Exercise.
All lines in the data that hold the word "watermark" need copying.

= = =

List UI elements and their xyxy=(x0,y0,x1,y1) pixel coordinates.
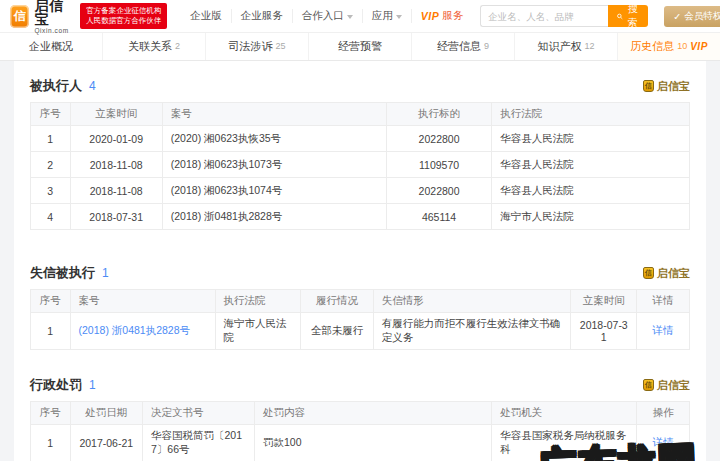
cell-case-no: (2018) 湘0623执1074号 xyxy=(162,178,386,204)
col-header: 执行法院 xyxy=(492,103,690,126)
vip-badge: VIP xyxy=(690,41,708,52)
nav-apps[interactable]: 应用 xyxy=(363,9,412,23)
case-number-link[interactable]: (2018) 浙0481执2828号 xyxy=(79,324,191,336)
cell-penalty-date: 2017-06-21 xyxy=(70,425,142,461)
table-row: 1 (2018) 浙0481执2828号 海宁市人民法院 全部未履行 有履行能力… xyxy=(31,313,690,350)
col-header: 履行情况 xyxy=(301,290,373,313)
detail-link[interactable]: 详情 xyxy=(653,324,674,336)
tab-litigation[interactable]: 司法涉诉25 xyxy=(206,33,309,60)
enforced-person-table: 序号 立案时间 案号 执行标的 执行法院 1 2020-01-09 (2020)… xyxy=(30,102,690,230)
qixin-shield-icon: 信 xyxy=(643,379,654,391)
col-header: 立案时间 xyxy=(70,103,162,126)
nav-enterprise-edition[interactable]: 企业版 xyxy=(181,9,232,23)
cell-filing-date: 2018-07-31 xyxy=(571,313,637,350)
tab-count: 10 xyxy=(677,41,687,51)
cell-no: 1 xyxy=(31,313,71,350)
member-privilege-button[interactable]: ✓ 会员特权 > xyxy=(664,6,720,27)
certification-line1: 官方备案企业征信机构 xyxy=(86,6,161,16)
detail-link[interactable]: 详情 xyxy=(653,436,674,448)
cell-no: 3 xyxy=(31,178,71,204)
section-count: 1 xyxy=(102,266,109,280)
section-admin-penalty-header: 行政处罚 1 信 启信宝 xyxy=(30,376,690,394)
chevron-down-icon xyxy=(347,15,353,19)
table-row: 2 2018-11-08 (2018) 湘0623执1073号 1109570 … xyxy=(31,152,690,178)
cell-target-amount: 2022800 xyxy=(386,126,491,152)
nav-partner-entry[interactable]: 合作入口 xyxy=(293,9,363,23)
qixin-shield-icon: 信 xyxy=(10,5,29,28)
cell-filing-date: 2020-01-09 xyxy=(70,126,162,152)
section-title: 行政处罚 xyxy=(30,376,82,394)
col-header: 序号 xyxy=(31,402,71,425)
col-header: 执行法院 xyxy=(215,290,301,313)
tab-count: 12 xyxy=(584,41,594,51)
header-nav: 企业版 企业服务 合作入口 应用 VIP服务 xyxy=(181,9,472,23)
col-header: 处罚日期 xyxy=(70,402,142,425)
qixin-watermark: 信 启信宝 xyxy=(643,79,690,94)
cell-target-amount: 1109570 xyxy=(386,152,491,178)
section-title: 失信被执行 xyxy=(30,264,95,282)
qixin-shield-icon: 信 xyxy=(643,80,654,92)
nav-vip-service[interactable]: VIP服务 xyxy=(412,9,472,23)
cell-no: 4 xyxy=(31,204,71,230)
tab-history-info[interactable]: 历史信息10VIP xyxy=(618,33,720,60)
chevron-down-icon xyxy=(396,15,402,19)
col-header: 案号 xyxy=(162,103,386,126)
tab-count: 25 xyxy=(275,41,285,51)
cell-filing-date: 2018-07-31 xyxy=(70,204,162,230)
section-enforced-person-header: 被执行人 4 信 启信宝 xyxy=(30,77,690,95)
cell-penalty-content: 罚款100 xyxy=(255,425,492,461)
cell-case-no: (2018) 浙0481执2828号 xyxy=(162,204,386,230)
search-button[interactable]: 搜索 xyxy=(608,5,648,27)
cell-dishonest-situation: 有履行能力而拒不履行生效法律文书确定义务 xyxy=(373,313,571,350)
cell-filing-date: 2018-11-08 xyxy=(70,178,162,204)
cell-court: 海宁市人民法院 xyxy=(492,204,690,230)
section-count: 1 xyxy=(89,378,96,392)
col-header: 操作 xyxy=(637,402,690,425)
section-dishonest-debtor-header: 失信被执行 1 信 启信宝 xyxy=(30,264,690,282)
cell-no: 2 xyxy=(31,152,71,178)
cell-case-no: (2020) 湘0623执恢35号 xyxy=(162,126,386,152)
col-header: 立案时间 xyxy=(571,290,637,313)
col-header: 案号 xyxy=(70,290,215,313)
qixin-watermark: 信 启信宝 xyxy=(643,266,690,281)
tab-operation-warning[interactable]: 经营预警 xyxy=(309,33,412,60)
col-header: 失信情形 xyxy=(373,290,571,313)
col-header: 决定文书号 xyxy=(143,402,255,425)
col-header: 处罚内容 xyxy=(255,402,492,425)
col-header: 序号 xyxy=(31,290,71,313)
cell-performance-status: 全部未履行 xyxy=(301,313,373,350)
tab-intellectual-property[interactable]: 知识产权12 xyxy=(515,33,618,60)
col-header: 序号 xyxy=(31,103,71,126)
col-header: 详情 xyxy=(637,290,690,313)
check-icon: ✓ xyxy=(673,11,681,22)
col-header: 执行标的 xyxy=(386,103,491,126)
cell-target-amount: 2022800 xyxy=(386,178,491,204)
cell-no: 1 xyxy=(31,425,71,461)
qixin-logo[interactable]: 信 启信宝 Qixin.com xyxy=(10,0,72,34)
tab-company-overview[interactable]: 企业概况 xyxy=(0,33,103,60)
cell-filing-date: 2018-11-08 xyxy=(70,152,162,178)
nav-enterprise-services[interactable]: 企业服务 xyxy=(232,9,293,23)
admin-penalty-table: 序号 处罚日期 决定文书号 处罚内容 处罚机关 操作 1 2017-06-21 … xyxy=(30,401,690,461)
cell-court: 华容县人民法院 xyxy=(492,152,690,178)
cell-target-amount: 465114 xyxy=(386,204,491,230)
search-input[interactable] xyxy=(480,5,608,27)
cell-no: 1 xyxy=(31,126,71,152)
brand-name: 启信宝 xyxy=(34,0,72,26)
tab-operation-info[interactable]: 经营信息9 xyxy=(412,33,515,60)
cell-court: 海宁市人民法院 xyxy=(215,313,301,350)
table-row: 1 2020-01-09 (2020) 湘0623执恢35号 2022800 华… xyxy=(31,126,690,152)
section-title: 被执行人 xyxy=(30,77,82,95)
table-header-row: 序号 案号 执行法院 履行情况 失信情形 立案时间 详情 xyxy=(31,290,690,313)
cell-court: 华容县人民法院 xyxy=(492,126,690,152)
cell-case-no: (2018) 湘0623执1073号 xyxy=(162,152,386,178)
tab-relations[interactable]: 关联关系2 xyxy=(103,33,206,60)
tab-count: 9 xyxy=(484,41,489,51)
table-header-row: 序号 立案时间 案号 执行标的 执行法院 xyxy=(31,103,690,126)
table-row: 1 2017-06-21 华容国税简罚〔2017〕66号 罚款100 华容县国家… xyxy=(31,425,690,461)
qixin-watermark: 信 启信宝 xyxy=(643,378,690,393)
table-header-row: 序号 处罚日期 决定文书号 处罚内容 处罚机关 操作 xyxy=(31,402,690,425)
cell-court: 华容县人民法院 xyxy=(492,178,690,204)
certification-badge: 官方备案企业征信机构 人民数据官方合作伙伴 xyxy=(80,3,167,29)
header-search: 搜索 xyxy=(480,5,648,27)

= = =

Expected answer.
qixin-watermark: 信 启信宝 xyxy=(643,79,690,94)
qixin-watermark: 信 启信宝 xyxy=(643,266,690,281)
qixin-watermark: 信 启信宝 xyxy=(643,378,690,393)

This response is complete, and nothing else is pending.